* _AIM OF THE EXERCISE_
All the lines below should appear again unchanged, though their pictures should not.

Stored items from a collection
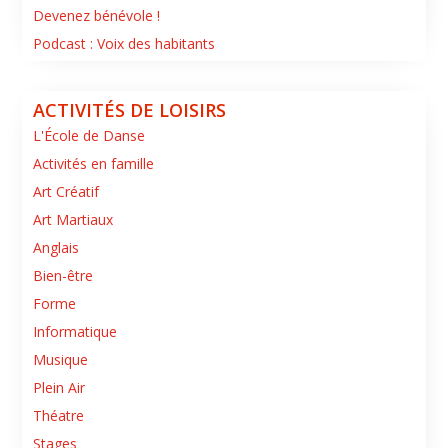
Devenez bénévole !
Podcast : Voix des habitants
ACTIVITÉS DE LOISIRS
L'École de Danse
Activités en famille
Art Créatif
Art Martiaux
Anglais
Bien-être
Forme
Informatique
Musique
Plein Air
Théatre
Stages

* _ANSWER SECTION_
Devenez bénévole !
Podcast : Voix des habitants
ACTIVITÉS DE LOISIRS
L'École de Danse
Activités en famille
Art Créatif
Art Martiaux
Anglais
Bien-être
Forme
Informatique
Musique
Plein Air
Théatre
Stages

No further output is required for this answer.